The following method is not the easiest one but allows you to have multiple instances of the same application class in the same python interpreter.

Somewhere in your application code defined this, for example in an application utility file (app.util for example):

from sqlalchemy import MetaData
from sqlalchemy.orm import scoped_session, create_session
from werkzeug import Local, LocalManager

# create the local object
local = Local()
local_manager = LocalManager()

# now add a proxy for the aplication object we put on the local later
application = local('application')

# This piece of code now creates a new session class for us that
# does all the thread / greenlet / application engine lookup magic
session = scoped_session(lambda: create_session(application.database_engine,
                         autoflush=True, transactional=True),
                         local_manager.get_ident)

# the database metadata for all of our tables
metadata = MetaData()

The next thing we have to do is to create an engine in the application constructor and propagate the application to the local object every request and at the end of the request clean up properly. Additionally we provide a method to create all database tables.

from sqlalchemy import create_engine
from werkzeug import ClosingIterator

# here we import the local_manager and the metadata we defined
# in the piece of code from above.
from app.util import session, local, local_manager, metadata


class Application(object):

    def __init__(self, database_uri):
        self.database_engine = create_engine(database_uri, convert_unicode=True)

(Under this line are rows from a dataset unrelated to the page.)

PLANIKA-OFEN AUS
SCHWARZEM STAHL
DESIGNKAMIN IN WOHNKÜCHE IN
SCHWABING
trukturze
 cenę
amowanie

    def __call__(self, environ, start_response):
        # set the current application so that the session factory
        # callback can access the database engine.
        local.application = self

        # here comes the request dispatching code that returns
        # a response object.
        response = dispatch(...)

        # and at the end of the request we clean up properly.
        return ClosingIterator(response(environ, start_response),
                               [local_manager.cleanup, session.remove])

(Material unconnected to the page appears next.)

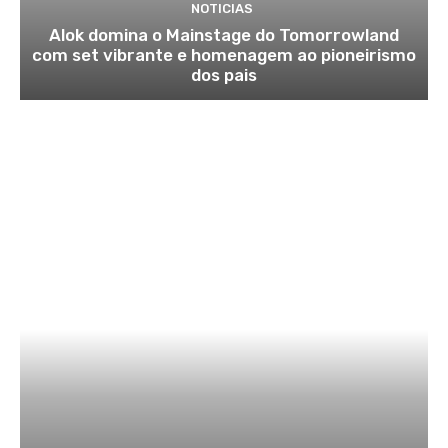
NOTICIAS
Alok domina o Mainstage do Tomorrowland
com set vibrante e homenagem ao pioneirismo
dos pais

    def init_database(self):
        """The bonus: create all tables."""
        # the metadata create all function does not use any ORM
        # stuff so we can savely ignore local.application here.
        metadata.create_all(self.database_engine)

Finally we have to define some database models. Important is that your database models are all imported before the WSGI application is initialized. If not the metadata won't know about all models and forget to create all required tables or relations will point to nowhere.

How to define Tables and Models is explained in the SQLAlchemy ORM Tutorial. Just don't forget that you already have a metadata defined in your utils module and that the engine is discovered by default. If you want to play in the Python Interpreter with it, don't forget to assign an instance of the application to the local.application attribute.

Working With Models

As soon as you have created some models you should be able to query them with Model.query like mentioned in the SQLAlchemy documentation. The example code above creates a session that automatically saves models created in a transactional context. To send the changes to the database you have to call session.commit().